I choked my negroni back into the glass.
"I'm not saying you have to marry the broad or even stay with her, but it would be very helpful to continue solidifying yourself as a man's man," he said, scratching his beard. "Plus kids are fun. Cute. Life changing."
"I draw the fucking line there," I furrowed my brows. "You want straight? Thats a straight fucking line I'm drawing in the sand."
"Look, I know you're allergic to... fish and everything," he continued. "But this entire ecosystem we've been archeteching forever revolves solely around you. All these people who've helped build and support your dreams when nobody else would, and their families, all rely on you. And you were desperate when you first started. Begging. Crying. Remember?"
I hit my patented face-in-palm pose.
"Oh, I'll do AN-KNEE-THING," Shel emphasized, mocking a teenage Cesare. "Well this is the anything."
"No babies," I repeated. "I'm not going to fuck up another life by introducing it to this circus."
I heard him exhaling sharply and felt the marinara spittle hit my hand. The Carbone in Vegas is not the Carbone of Los Angeles or New York.
"Fine, no babies," he conceded. "But you're going to have to change your fucking attitude about things.
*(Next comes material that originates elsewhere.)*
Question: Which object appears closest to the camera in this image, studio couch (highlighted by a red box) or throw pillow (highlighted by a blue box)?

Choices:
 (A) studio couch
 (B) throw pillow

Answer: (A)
You know how many fifty thousand dollar slash NDA combos we had to hand out after that last little stunt you pulled? That's coming out of your pay."
The heat that was rising in me began to dissipate and grabbed a napkin and twisted it around each individual finger until it was smeared red.
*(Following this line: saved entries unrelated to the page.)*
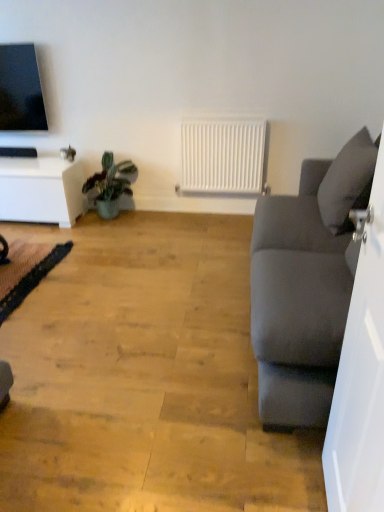 Question: From their relative heights in the image, would you say white glossy table at left is taller or shorter than matte gray couch at right?

Choices:
 (A) tall
 (B) short

Answer: (B)

Question: Do you think white glossy table at left is within matte gray couch at right, or outside of it?

Choices:
 (A) outside
 (B) inside

Answer: (A)

Question: Estimate the real-world distances between objects in this image. Which object is farther from the black lace yoga mat at lower left?

Choices:
 (A) green matte plant at lower left
 (B) white matte radiator at center
 (C) white glossy table at left
 (D) matte gray couch at right
 (E) gray fabric pillow at right

Answer: (E)

Question: Considering the real-world distances, which object is farthest from the white glossy table at left?

Choices:
 (A) green matte plant at lower left
 (B) black lace yoga mat at lower left
 (C) gray fabric pillow at right
 (D) matte gray couch at right
 (E) white matte radiator at center

Answer: (C)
"Now these Chinamen are spending a flat-assload of money to fund this series and they don't get down with that dirty dick shit like the guys in our offices do," Shel explained, masticating around the veal parmesan. "They definitely won't sell a LGHDTV-ABCDEFAG lead in America and they definitely can't sell one in their country, so you're definitely going to need to keep your hands clean throughout this project."
"And after this project?" I asked.
"We'll see," he shrugged.
"It's always we'll see," I shoot back, mocking him now.
"Awww. Poor little thespian, eating a $100 branzino, sipping a $20 cocktail, living in a $5,000 a night suite, while shooting a series he's getting paid $15,000,000 for -- burning all that money that would make other people's biggest problems melt away." he reminded me. "But the wittle baby is sow sad because he can't alert the entire world to the fact that he bounces scrotums on his stubble every night," he hissed. "Hard knock life."
"I'd think you'd at least understand the difference between 'alerting the entire world' and suppressing something so much that it begins to fester and rot inside of me."
"Boo hoo," he exclaimed, sending another constellation of marinara across the table. "Go fester on a fucking yacht."